Total revenues amounted to SAR 177 million in Q2 2017 compared with SAR 138 million in Q2 2016 soaring 28%, while shrinking slightly 2% from SAR 180 million in Q1 2017. Thus, the semiannual revenues climbed 16% to reach SAR 357 million compared to SAR 282 million in H1 2016.
The improvement in bottom line during Q2 2017 and H1 2017 was triggered by higher revenues resulting from the increase the number of patient nights, and the improvement of the contractual terms with some customers, in addition to the shutdown of Al Olaya Hospital due to an electric contact incident for the whole second quarter of 2016, and despite the increase in the doubtful debt provision. Meanwhile, the QoQ decline in net profit was driven by summer vacation, Ramadan and Eid Al-Fitr which coincided with Q2 2017, as well as the increase in direct costs as a result of recruitment Al Nuzha Hospital medical staff.

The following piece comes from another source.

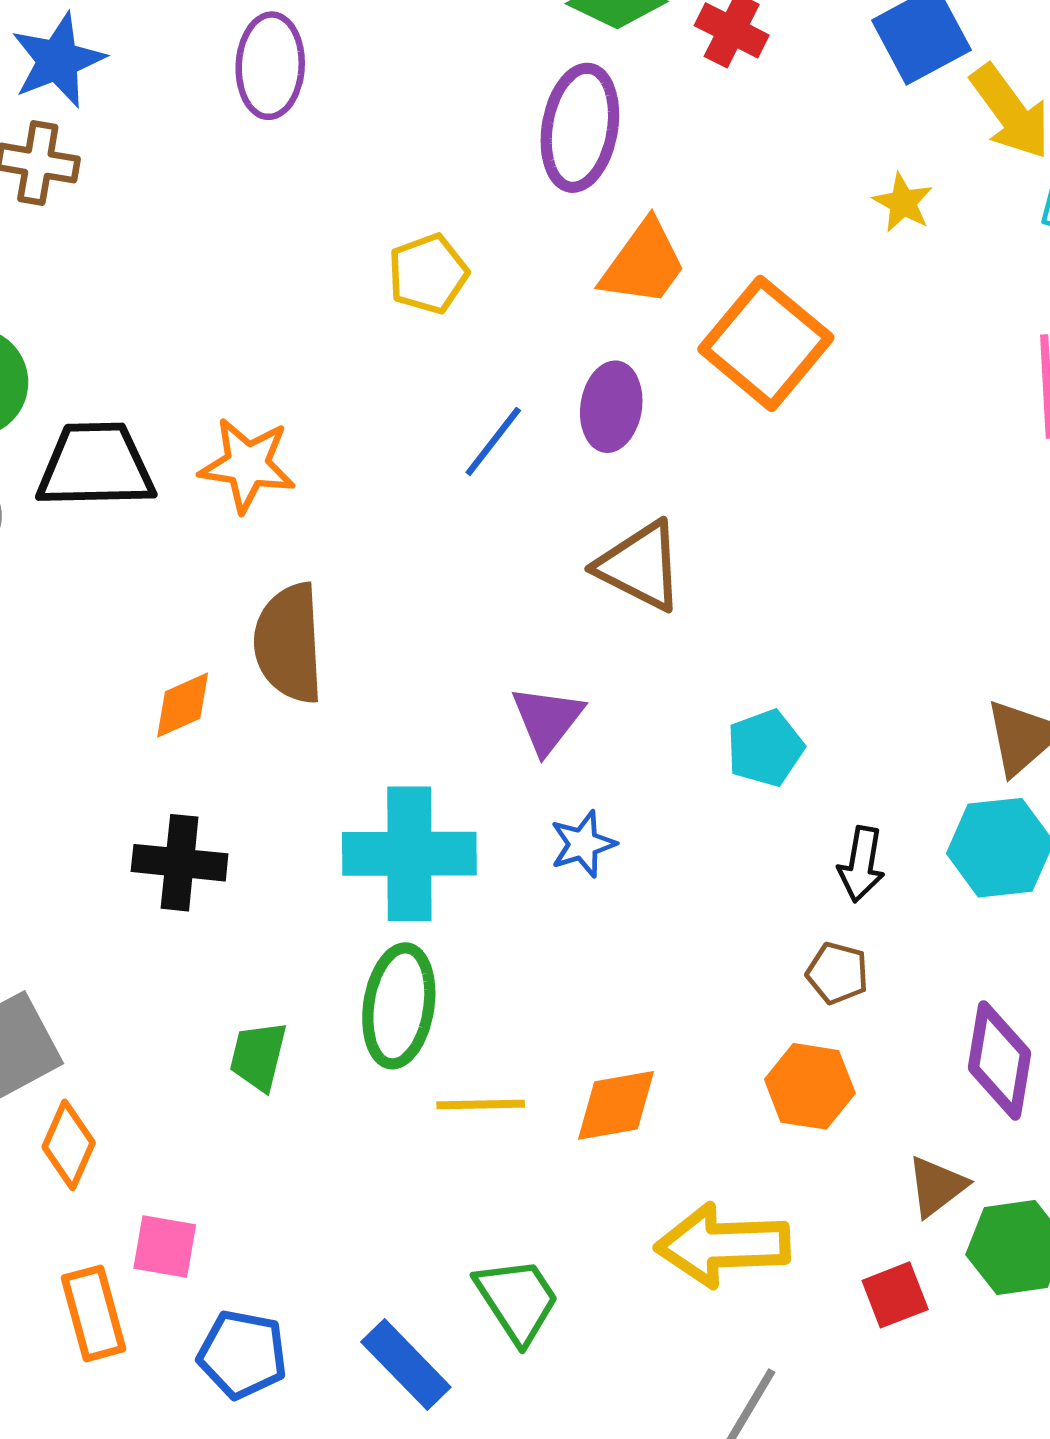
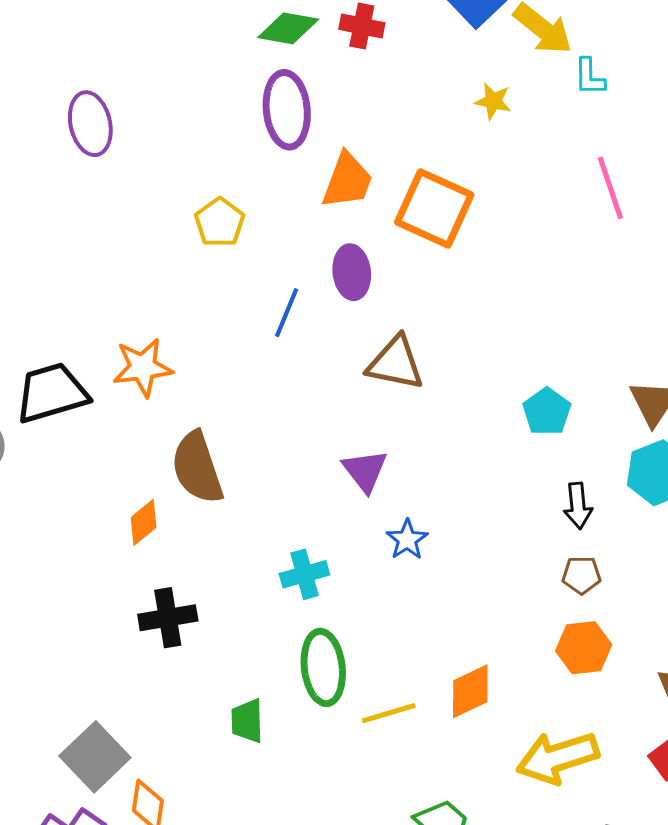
cyan pentagon: (765, 748) -> (547, 412), moved
cyan cross: (409, 854) -> (304, 574), size x0.6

Gross profit concluded Q2 2017 at SAR 58.2 million compared to SAR 57.6 million in Q2 2016 growing slightly 1% YoY, while sliding 6.2% QoQ. Therefore, the gross margin shrank to 32.9% compared with 41.7% in Q2 2016. The semiannual gross profit climbed 7% posting SAR 120 million versus SAR 112 million in H1 2016.
The operating profit hit SAR 33.9 million in Q2 2017 compared to SAR 29.1 million in Q2 2016 surging 16.2% YoY, however operating profit fell 2.3% QoQ, thus the operating profit margin edged down to 19.2% compared with 21.1% in Q2 2016. Moreover, operating profit of H1 2017 leapt 20.4% reaching SAR 68.5 million versus SAR 56.9 million in H1 2016.
On the other hand, Al Hammadi announced preliminary non-binding discussions with National Medical Care Company (Care) to study the possibility of merging the two companies, resulting in the largest listed health care company with a capacity of 2,163 beds. The merger is expected to achieve cost synergies for the new entity and to strengthen bargaining power with suppliers and insurance companies. This integration will also result in wider geographic coverage within Riyadh, as well as strong market share position to compete for privatization opportunity.
The earning figure for Q2 2017 came in line with our estimate of SAR 24 million and analysts’ consensus of SAR 26 million. We believe Al Hammadi will continue to achieve a good growth rate in the coming years, especially with the launch of Al Nuzha Hospital which will significantly boost the overall operating capacity of Al Hammadi Hospitals, in addition to higher demand for medical services. In light of the above, we revised our future estimates and profit margins factoring in the continuity of the conservative provisioning policy, thus we maintain our valuation of Al Hammadi at SAR 41 per share.